El aire chicano que lo asemejaba al actor Charles Bronson y le había valido el mote entre la soldadesca de la base se había evaporado. Tenía el pelo encanecido, ya no usaba bigotes, y su cuerpo se le había vuelto enjuto con el paso de los años. Molina se paró, esposado y con los lentes ahumados de policía caminera, y pronunció el 10 de junio de 2010 las últimas palabras como hombre impune.
–Ante Dios aseguro que soy inocente –dijo, y pidió misericordia para el tribunal.
“Molina era uno de los represores más feroces de La Cueva”, dice Juan Marco Candeloro, que lo conoce de cerca por su triple condición de hijo del asesinado Jorge Roberto Candeloro y de la sobreviviente Marta García, miembro de HIJOS Mar del Plata y periodista especializado en el terrorismo de Estado en la ciudad.
Unas semanas antes de que su madre declarara en el Juicio a las Juntas, en 1985, llegó a su casa una carta anónima. La brigada antiexplosivos de Bomberos la abrió por el frente –las cartas bomba se accionan cuando se las rompe en los laterales–. Contenía negativos y una foto: Molina con un bolso en la mano en una dependencia policial. “Yo estaba en segundo grado y tenía que ir a la escuela con custodia policial todo el año.”
Las incriminaciones en el juicio fueron abrumadoras. Su voz fue reconocida por varios cautivos en los interrogatorios y lo vieron en los secuestros. Los conscriptos de la base lo veían bajar al centro. A veces hacía destabicar a las víctimas de sus ataques sexuales.
A Centeno lo mataron en la parrilla. Su cuerpo inerme fue arrojado contra la celda de Marta García, velado con una venda que dejaba ver su rostro golpeado. Candeloro, militante del PRT y la Gremial de Abogados, había sido su socio. Lo fueron a buscar a su estudio jurídico de Neuquén, donde había sido desterrado antes del golpe. Ese mismo día se llevaron a García, su mujer, que pasaría seis meses de cautiverio en el chupadero.
El 28 de junio, mientras lo picaneaban junto a su compañera, le dijo: “Querida, te amo, nunca pensé que podrían meterte a vos en esto”. La frase enfureció a los verdugos, entre los que estaba Molina. Siguieron sus gritos desgarradores, silencio y corridas. Nunca fue devuelto a su celda.

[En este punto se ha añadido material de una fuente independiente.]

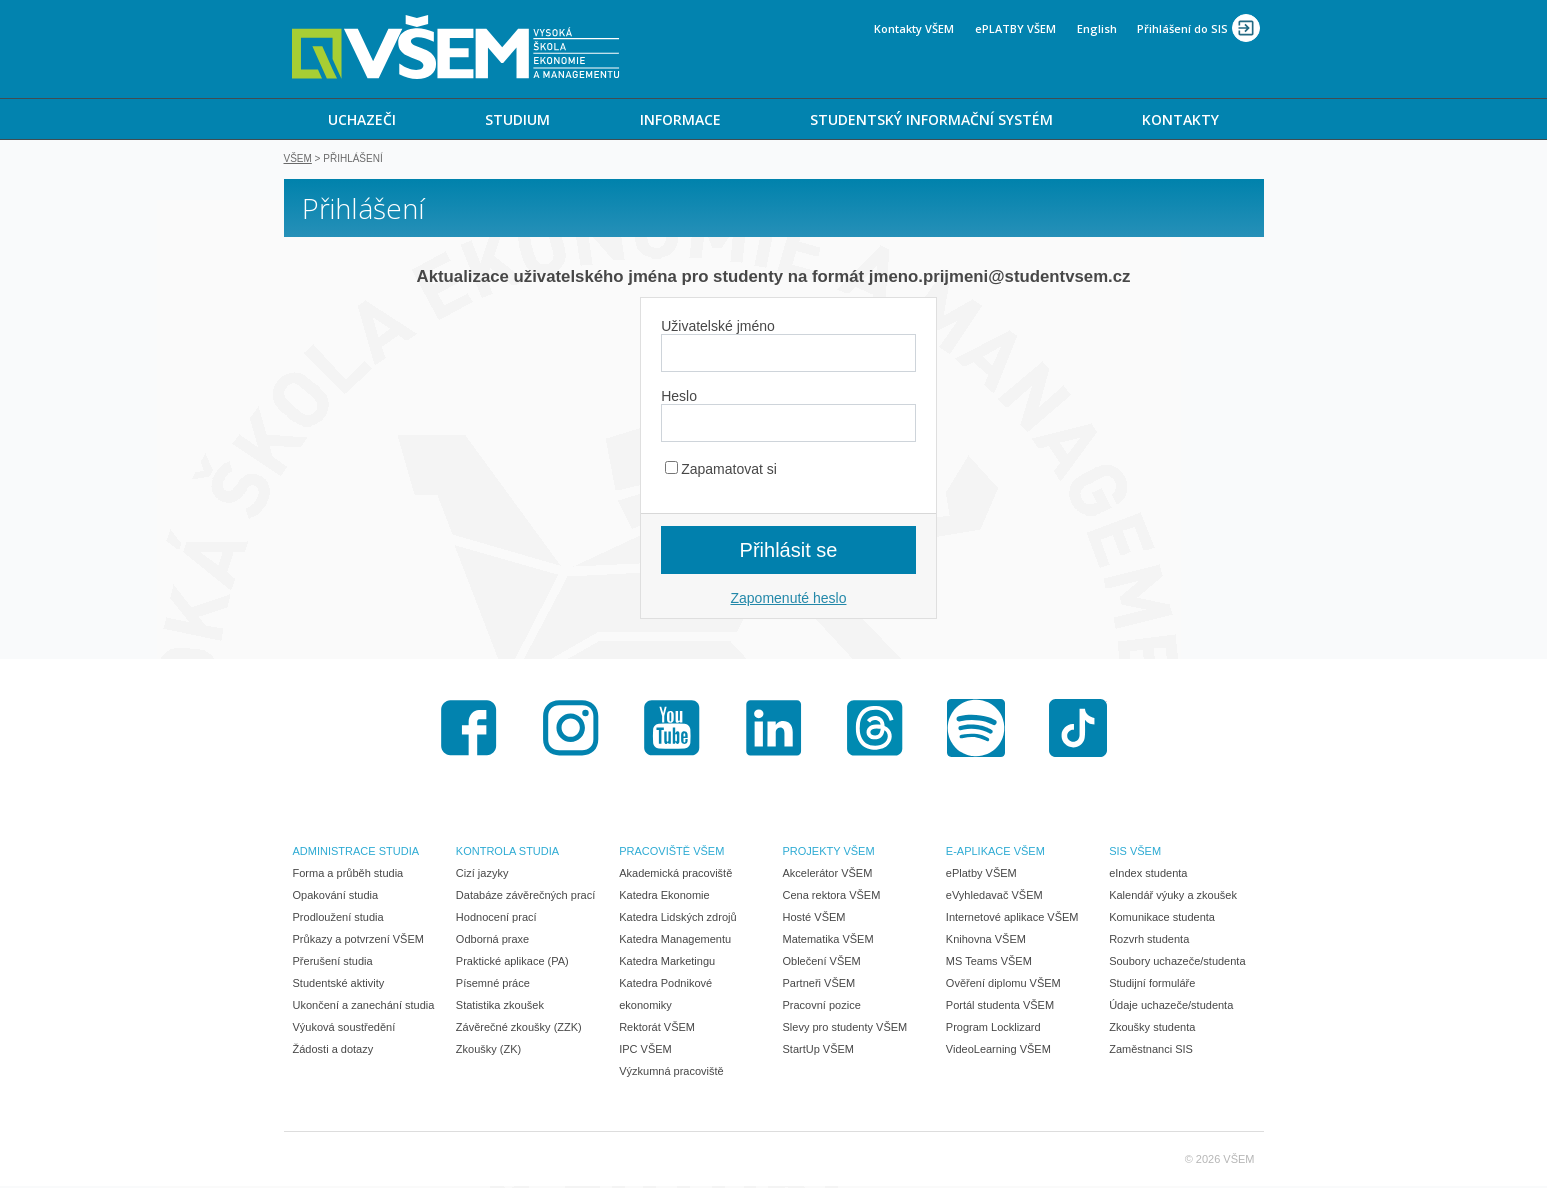  I want to click on STUDIUM, so click(517, 119).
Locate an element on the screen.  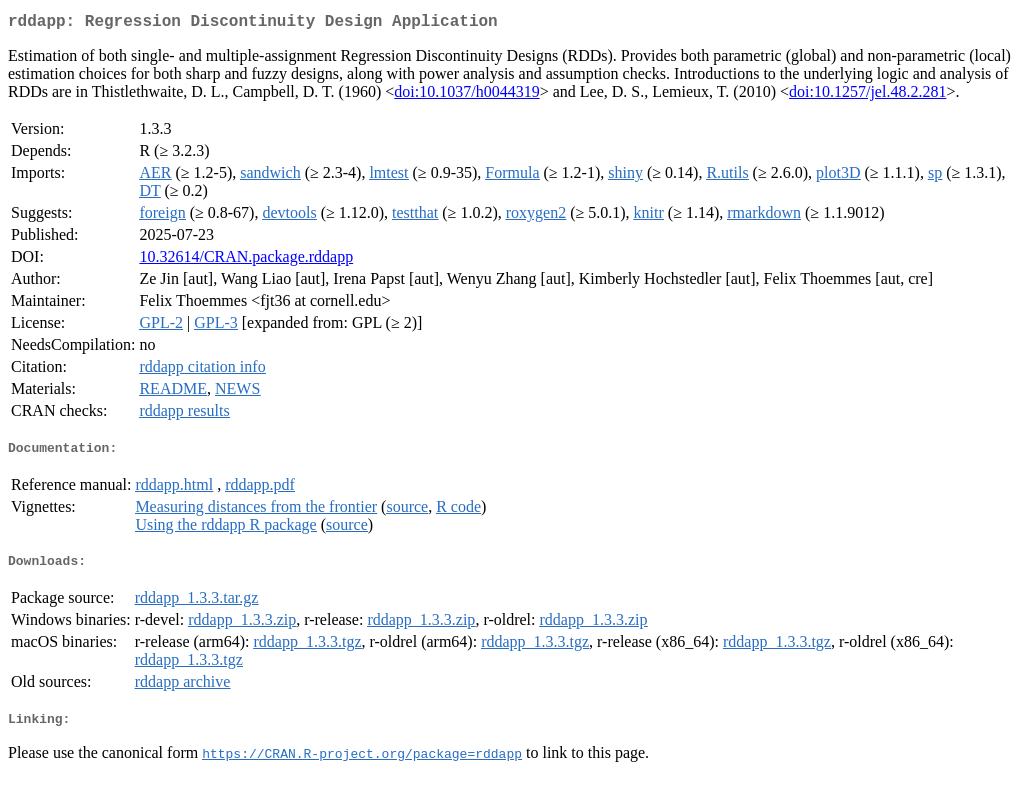 doi:10.1037/h0044319 is located at coordinates (466, 95).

La redención divina no le sirvió a Molina para evitar de por vida una cárcel común, condenado por 36 secuestros con torturas, los asesinatos de Candeloro y Centeno, y la violación agravada –en más de una ocasión– de dos sobrevivientes corajudas que lo testimoniaron en el juicio. “Es una alegría enorme saber que un hijo de puta se va a la cárcel –se sincera Candeloro–: no te lo voy a envolver en ninguna dialéctica.”.